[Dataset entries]
· · ·

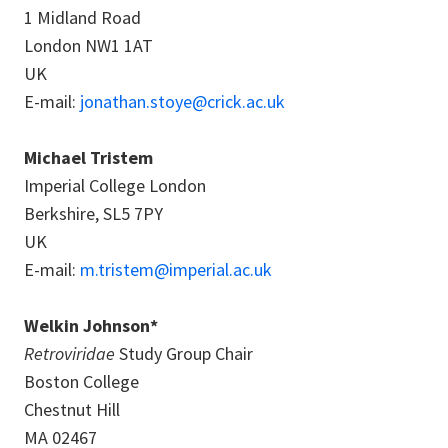
1 Midland Road
London NW1 1AT
UK
E-mail:
jonathan.stoye@crick.ac.uk
Michael Tristem
Imperial College London
Berkshire, SL5 7PY
UK
E-mail:
m.tristem@imperial.ac.uk
Welkin Johnson*
Retroviridae
Study Group Chair
Boston College
Chestnut Hill
MA 02467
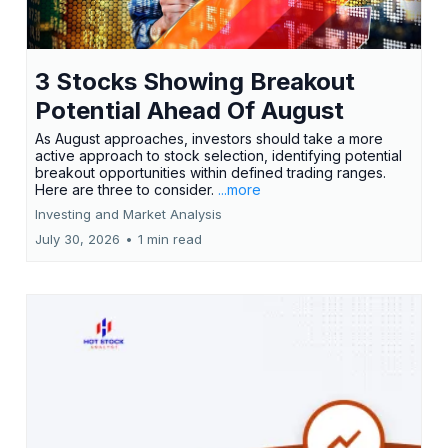
3 Stocks Showing Breakout
Potential Ahead Of August
As August approaches, investors should take a more
active approach to stock selection, identifying potential
breakout opportunities within defined trading ranges.
Here are three to consider.
...more
Investing and Market Analysis
July 30, 2026
•
1 min read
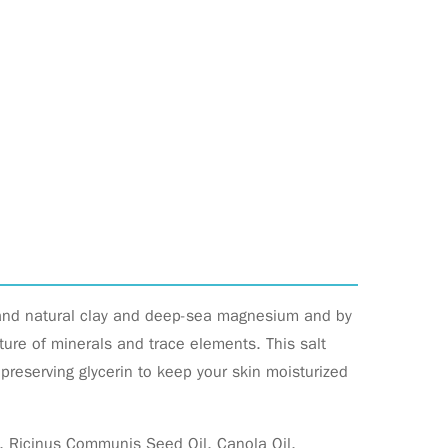
 and natural clay and deep-sea magnesium and by
re of minerals and trace elements. This salt
preserving glycerin to keep your skin moisturized
e, Ricinus Communis Seed Oil, Canola Oil,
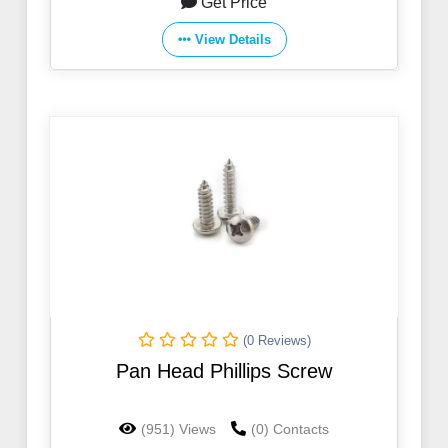
Get Price
View Details
(0 Reviews)
Pan Head Phillips Screw
(951) Views
(0) Contacts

· · ·

Please report every line of the records above that contains the word "London".

London NW1 1AT
Imperial College London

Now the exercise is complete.